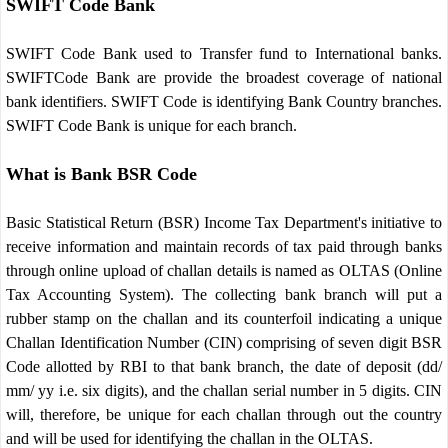
SWIFT Code Bank
SWIFT Code Bank used to Transfer fund to International banks.
SWIFTCode Bank are provide the broadest coverage of national
bank identifiers. SWIFT Code is identifying Bank Country branches.
SWIFT Code Bank is unique for each branch.
What is Bank BSR Code
Basic Statistical Return (BSR) Income Tax Department's initiative to
receive information and maintain records of tax paid through banks
through online upload of challan details is named as OLTAS (Online
Tax Accounting System). The collecting bank branch will put a
rubber stamp on the challan and its counterfoil indicating a unique
Challan Identification Number (CIN) comprising of seven digit BSR
Code allotted by RBI to that bank branch, the date of deposit (dd/
mm/ yy i.e. six digits), and the challan serial number in 5 digits. CIN
will, therefore, be unique for each challan through out the country
and will be used for identifying the challan in the OLTAS.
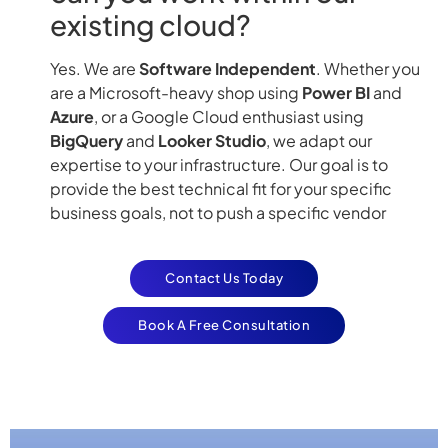
existing cloud?
Yes. We are
Software Independent
. Whether you
are a Microsoft-heavy shop using
Power BI
and
Azure
, or a Google Cloud enthusiast using
BigQuery
and
Looker Studio
, we adapt our
expertise to your infrastructure. Our goal is to
provide the best technical fit for your specific
business goals, not to push a specific vendor
Contact Us Today
Book A Free Consultation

====

= Your objective =
Starting at the line that contains "Tax Accounting System).", transcribe every line through the end of the listing exactly, including both end lines and excluding pictures.

= Exercise result =
Tax Accounting System). The collecting bank branch will put a
rubber stamp on the challan and its counterfoil indicating a unique
Challan Identification Number (CIN) comprising of seven digit BSR
Code allotted by RBI to that bank branch, the date of deposit (dd/
mm/ yy i.e. six digits), and the challan serial number in 5 digits. CIN
will, therefore, be unique for each challan through out the country
and will be used for identifying the challan in the OLTAS.
existing cloud?
Yes. We are
Software Independent
. Whether you
are a Microsoft-heavy shop using
Power BI
and
Azure
, or a Google Cloud enthusiast using
BigQuery
and
Looker Studio
, we adapt our
expertise to your infrastructure. Our goal is to
provide the best technical fit for your specific
business goals, not to push a specific vendor
Contact Us Today
Book A Free Consultation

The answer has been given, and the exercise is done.